By Ken Reed

The Staten Island Yankees, Tri-City Valley Cats, Salem-Keizer Volcanoes and Norwich Sea Unicorns have sued Major League Baseball (MLB) for violating the Sherman Antitrust Act.

The teams’ complaint alleges that MLB orchestrated an agreement among its clubs to eliminate 40 minor league teams (out of 160) in a cost-cutting move. The complaint further charges that MLB “collectively decided to artificially reduce the number” of affiliated minor league teams instead of allowing the free market to determine which teams would survive and prosper.

For reasons that have always defied logic, Major League Baseball has long held an antitrust exemption. The 1890 Sherman Antitrust Act stated, in brief, that business combinations formed with the intention of restricting trade are illegal. Major League Baseball, however, has been exempt from this law since the Federal Baseball Club of Baltimore v. National League et al Supreme Court ruling in 1922. In essence, collusion in baseball became completely legal the day of that ruling.

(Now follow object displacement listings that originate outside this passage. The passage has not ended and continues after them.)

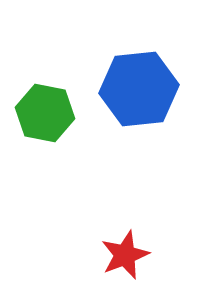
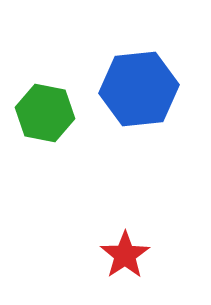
red star: rotated 12 degrees counterclockwise
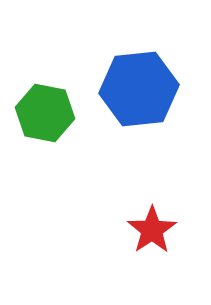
red star: moved 27 px right, 25 px up
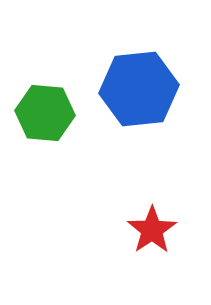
green hexagon: rotated 6 degrees counterclockwise
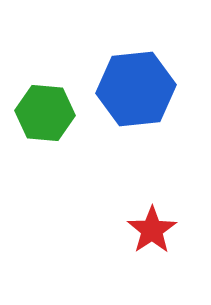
blue hexagon: moved 3 px left
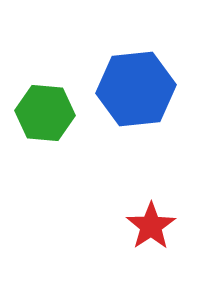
red star: moved 1 px left, 4 px up
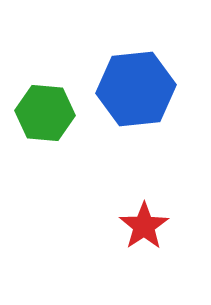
red star: moved 7 px left
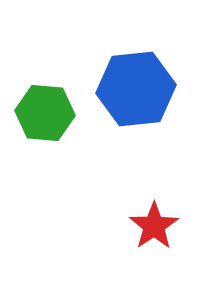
red star: moved 10 px right
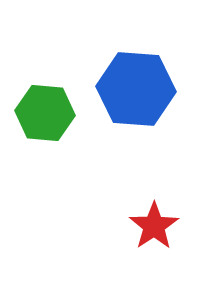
blue hexagon: rotated 10 degrees clockwise
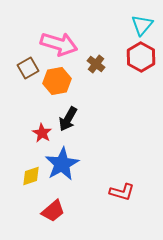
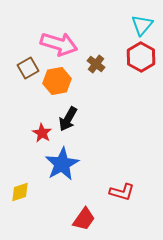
yellow diamond: moved 11 px left, 16 px down
red trapezoid: moved 31 px right, 8 px down; rotated 15 degrees counterclockwise
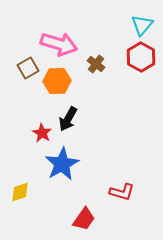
orange hexagon: rotated 8 degrees clockwise
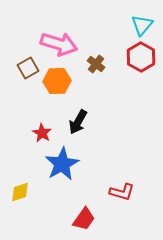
black arrow: moved 10 px right, 3 px down
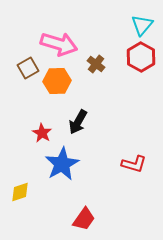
red L-shape: moved 12 px right, 28 px up
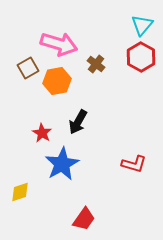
orange hexagon: rotated 8 degrees counterclockwise
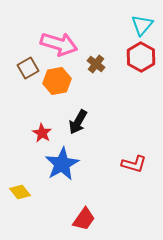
yellow diamond: rotated 70 degrees clockwise
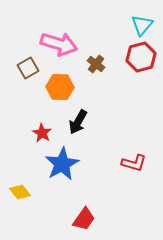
red hexagon: rotated 16 degrees clockwise
orange hexagon: moved 3 px right, 6 px down; rotated 12 degrees clockwise
red L-shape: moved 1 px up
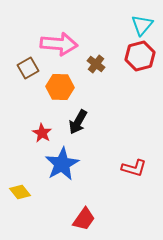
pink arrow: rotated 12 degrees counterclockwise
red hexagon: moved 1 px left, 1 px up
red L-shape: moved 5 px down
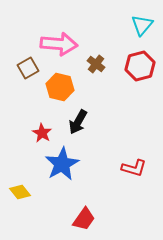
red hexagon: moved 10 px down
orange hexagon: rotated 12 degrees clockwise
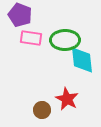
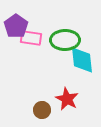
purple pentagon: moved 4 px left, 11 px down; rotated 15 degrees clockwise
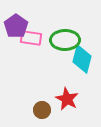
cyan diamond: moved 1 px up; rotated 20 degrees clockwise
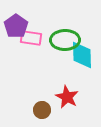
cyan diamond: moved 4 px up; rotated 16 degrees counterclockwise
red star: moved 2 px up
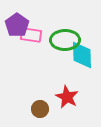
purple pentagon: moved 1 px right, 1 px up
pink rectangle: moved 3 px up
brown circle: moved 2 px left, 1 px up
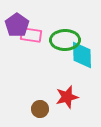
red star: rotated 30 degrees clockwise
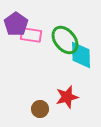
purple pentagon: moved 1 px left, 1 px up
green ellipse: rotated 52 degrees clockwise
cyan diamond: moved 1 px left
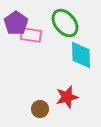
purple pentagon: moved 1 px up
green ellipse: moved 17 px up
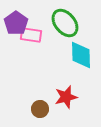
red star: moved 1 px left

“There is no industry like baseball in our country,” according to sports economist Andrew Zimbalist. “It has special status as a monopoly, and it is completely unregulated.”

The Plaintiffs in this new case say they were inspired to bring the lawsuit due to the Supreme Court’s recent signaling in NCAA v. Alston, 141 S. Ct. 2141 (2021) of its willingness to possibly reconsider MLB’s antitrust exemption. Plaintiffs allege that they:

“have objectively good reasons to believe that the Supreme Court would no longer apply the ‘unrealistic,’ ‘inconsistent’ and ‘aberration[al]’ baseball antitrust exemption if presented with a proper case for considering it. This is that case.”

Minor league baseball teams are part of Americana. Chopping 40 of them to save the equivalent of the cost of one minimum-salaried player per MLB team seems to be an example of greed at its most petty. Each MLB team saved a little less than $1 million by cutting 40 minor league teams. For this relatively small amount, in a $11-12 billion industry, owners were apparently willing to risk losing current and future fans — young and old alike — and damaging the one big advantage baseball has over other professional sports leagues: history, tradition and nostalgia.

Many of the teams eliminated have been stalwart cultural institutions in their towns for decades.

“Minor league baseball teams have had a major impact on small communities. These teams provide an enormous cultural and economic benefit to the communities they call home,” said Congressman David McKinley of West Virginia.

It’s amazing how short-term greed can make some business people blind to the big picture. I guess history, tradition, loyal grass roots communities, and current and future fans aren’t part of the nearsighted, profit-at-all-costs (PAAC) thinking of Major League Baseball owners.